After four years in Mumbai (my husband completed 5 in July), we are moving again. We knew we would eventually move out, but we had no idea when and where. We’ve been waiting to know what’s next. Finally, we now have a date and a place and we’re excited. Fortunately, my husband and I love change; we are pretty much nomads. We often joke about how when we can’t move jobs, we move homes and when we can’t move homes, we move countries. It’s not how we planned our lives, but, that’s kind of how it’s been for us since we tied the knot and honestly, none of us is complaining.
After waiting for over a year (because that’s when my husband started getting pins and needles), the cat’s finally out of the bag. We now know that we will be moving to Bangladesh and it will be one and a half months from now. That quick! I have my hands full with sorting out and settling stuff – it’s amazing how much junk you can collect in 4 years!
Despite all the busyness around me, I had to write a quick post to tell you about the move- all of you who’ve been waiting like me to know where next. When we got to know we are moving to Bangladesh, we danced with delight- it’s funny how excited we were. One would think we were moving to Sweden or some other country that was flourishing. Based on the little knowledge we had of the country (as per all the indexes used to measure poverty) we were aware that it ranked lower than India in most areas and yet we were happy (maybe we are crazy). I have been doing some reading and now know that the Bangladesh economy apparently is growing at a faster pace than India. That ofcourse, says nothing of the living standards there.

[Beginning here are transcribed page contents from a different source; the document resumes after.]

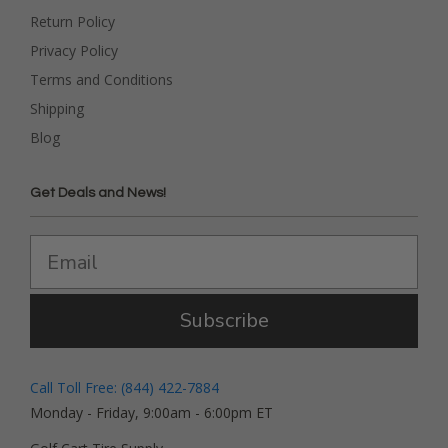
Return Policy
Privacy Policy
Terms and Conditions
Shipping
Blog
Get Deals and News!
Subscribe
Call Toll Free: (844) 422-7884
Monday - Friday, 9:00am - 6:00pm ET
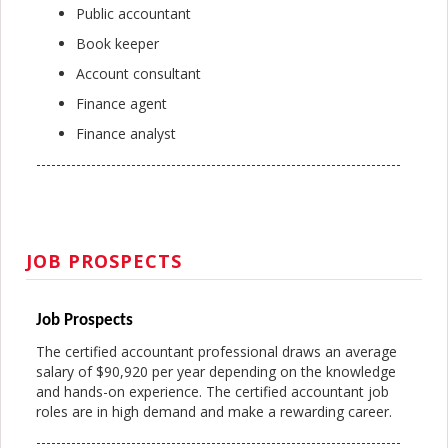
Public accountant
Book keeper
Account consultant
Finance agent
Finance analyst
-------------------------------------------------------------------------
JOB PROSPECTS
Job Prospects
The certified accountant professional draws an average
salary of $90,920 per year depending on the knowledge
and hands-on experience. The certified accountant job
roles are in high demand and make a rewarding career.
-------------------------------------------------------------------------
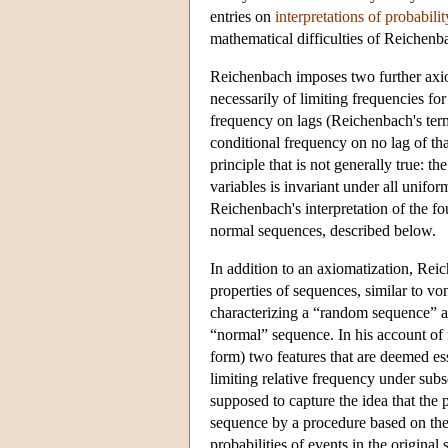
entries on
interpretations of probabilit
mathematical difficulties of Reichenb
Reichenbach imposes two further axi
necessarily of limiting frequencies for 
frequency on lags (Reichenbach's term
conditional frequency on no lag of tha
principle that is not generally true: t
variables is invariant under all unifor
Reichenbach's interpretation of the f
normal sequences, described below.
In addition to an axiomatization, Reic
properties of sequences, similar to 
characterizing a “random sequence” a
“normal” sequence. In his account of
form) two features that are deemed ess
limiting relative frequency under sub
supposed to capture the idea that the 
sequence by a procedure based on the 
probabilities of events in the original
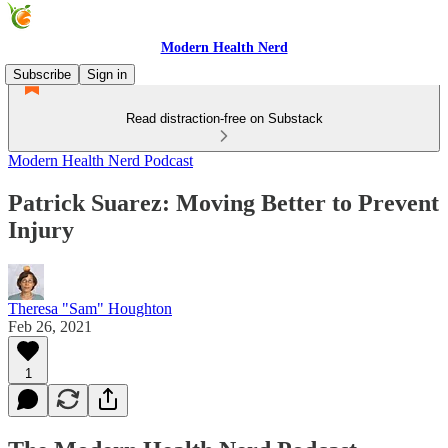
Modern Health Nerd
Subscribe
Sign in
Read distraction-free on Substack
Modern Health Nerd Podcast
Patrick Suarez: Moving Better to Prevent
Injury
Theresa "Sam" Houghton
Feb 26, 2021
1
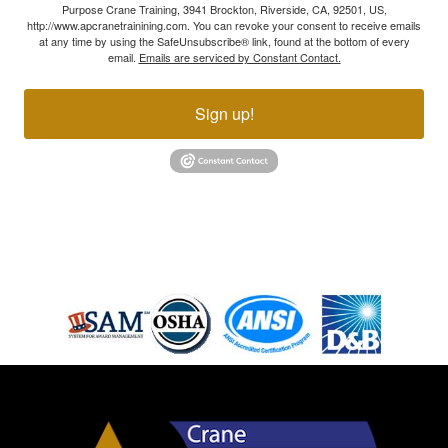
Purpose Crane Training, 3941 Brockton, Riverside, CA, 92501, US,
http://www.apcranetrainining.com. You can revoke your consent to receive emails
at any time by using the SafeUnsubscribe® link, found at the bottom of every
email.
Emails are serviced by Constant Contact.
Sign up!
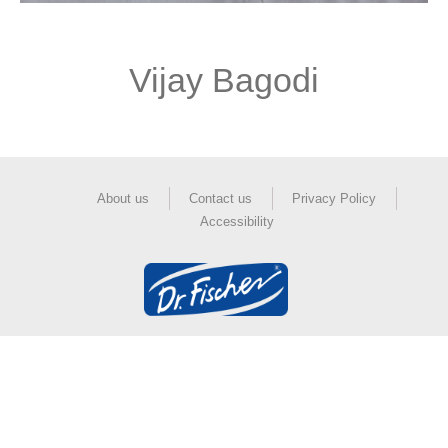
Vijay Bagodi
About us
Contact us
Privacy Policy
Accessibility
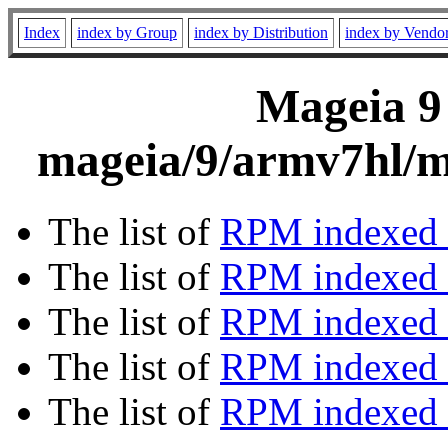
Index
index by Group
index by Distribution
index by Vendo
Mageia 9 
mageia/9/armv7hl/m
The list of
RPM indexed 
The list of
RPM indexed b
The list of
RPM indexed
The list of
RPM indexed 
The list of
RPM indexed b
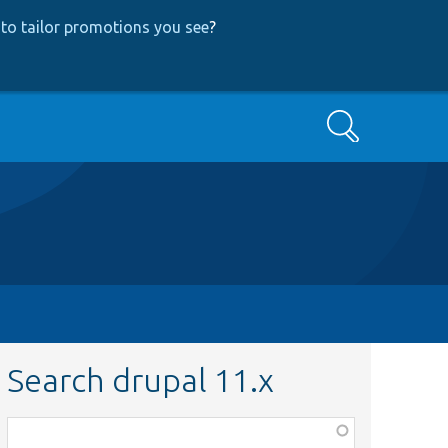
to tailor promotions you see
?
Search
Search drupal 11.x
Function,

Historically, Bangladesh was a part of India, it was separated during the partition – Bangladesh was East Pakistan, until 1971 when it declared independence from Pakistan and became its own country, so I suppose it’s not going to be very much different from India (at least that’s what I think). Another thing I know about the country is that flooding is a common phenomenon-with around 240 rivers crisscrossing it, a major part of it is underwater than above and the population lives in the areas above water leaving the city densely populated. Lastly and probably the worst thing I knew, was the terrorist attack of 2016. I’m aware terrorist attacks have happened across the globe, even in Mumbai but it’s different when you have some link to a victim of the attack. One of the people who were killed was a young girl whose photograph I’d seen a few months prior to the attack – I vividly remember her because she was with a friend’s daughter and they were dressed for prom- it was a group photograph of four girls and she looked gorgeous in a strapless, red shimmering gown. She was killed because she refused to leave her friends behind.

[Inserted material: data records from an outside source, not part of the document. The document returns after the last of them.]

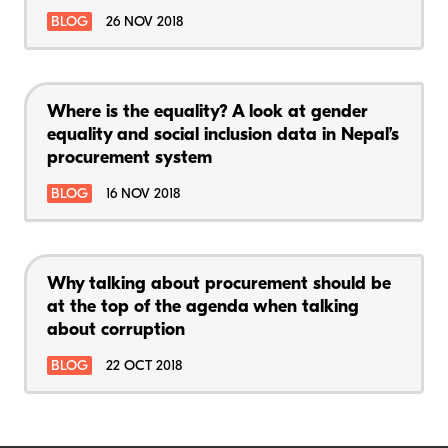
BLOG
26 NOV 2018
Where is the equality? A look at gender
equality and social inclusion data in Nepal’s
procurement system
BLOG
16 NOV 2018
Why talking about procurement should be
at the top of the agenda when talking
about corruption
BLOG
22 OCT 2018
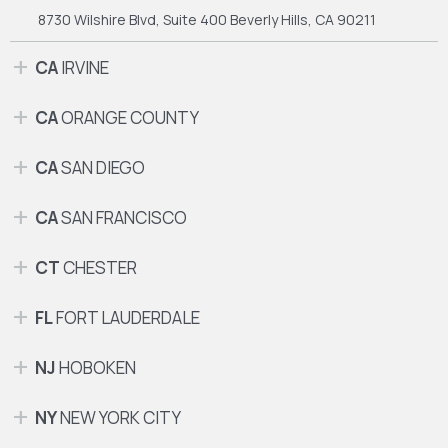
8730 Wilshire Blvd, Suite 400
Beverly Hills, CA 90211
CA
IRVINE
CA
ORANGE COUNTY
CA
SAN DIEGO
CA
SAN FRANCISCO
CT
CHESTER
FL
FORT LAUDERDALE
NJ
HOBOKEN
NY
NEW YORK CITY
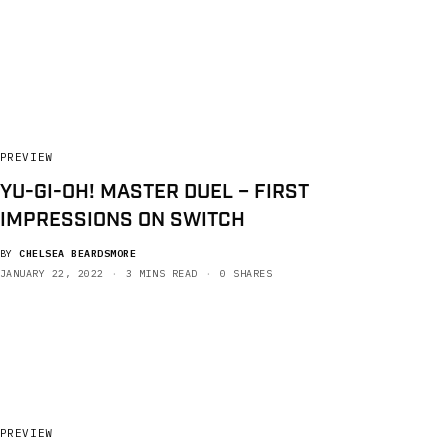
PREVIEW
YU-GI-OH! MASTER DUEL – FIRST
IMPRESSIONS ON SWITCH
BY
CHELSEA BEARDSMORE
JANUARY 22, 2022
3 MINS READ
0 SHARES
PREVIEW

I’ve been talking to friends who’ve been there and done that, so I have a fairly good idea of what to expect. And they’ve told me to keep my expectations low. And yet, in the very same breath, they’ve said they love the country very much. I’m not sure if I understand why but that’s something I’ll probably find out once I go there. I’ll get to know if it is the country they fell in love with or life as an expatriate. Because everybody knows, when one goes as an expatriate to a country, especially one that is an emerging market, you’re treated like royalty.

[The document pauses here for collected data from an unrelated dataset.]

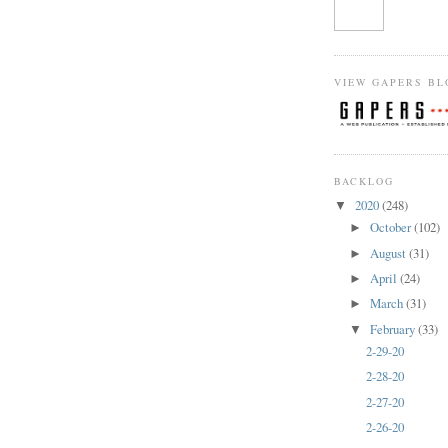
VIEW GAPERS BL
BACKLOG
2020
(248)
▼
October
(102)
►
August
(31)
►
April
(24)
►
March
(31)
►
February
(33)
▼
2-29-20
2-28-20
2-27-20
2-26-20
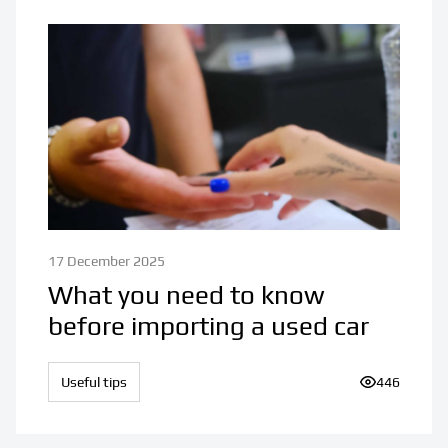
17 December 2025
What you need to know
before importing a used car
Useful tips
Number of v
446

My conversations on the country thus far, have led to some very shocking revelations – a) there are malls there but they only sell local brands. All foreign brands with a ‘Made in Bangladesh’ tag are exported. So, there’s not going to be any shopping there. b) Amazon does not exist in the country. The first that crossed my mind was how am I going to order books as and when I want. Thank God, for Kindle! c) There are just three places you can go sightseeing in the country. Most people travel either to North-east India or South-East Asia every three or four months for a break. This sounded exciting to the travel bug in me. d)Since, there’s nothing to do there, people socialize. In fact, you have to socialize- it is the only way to keep depression at bay. This poses a challenge as ‘Socializing’ has never been my thing. Let’s see how that goes for me. I suppose I’ll have to trust art and blogging to be my lifesavers there.
I’m looking at the move as an opportunity to travel to a new destination and to understand the culture and life of people in another country – it will give me something to write about :)). I’m not overthinking the move – God’s opened a door and I’m walking straight in, in full faith, with no knowledge of what lies beyond it but with the hope that it will all be good. So, if anybody is asking, “Are you happy?” my answer is, “Yes, I am happy.”
Stay with me as you have until now. I will keep writing, even as I’m packing and moving and doing whatever I’m doing because I love that you’ll care. Thanks to all of you who read and write back, I know I’ll not be alone even when I literally may be, as my younger one will soon be on her way to Uni too. I’m signing off for now. Wishing all of you a lovely weekend!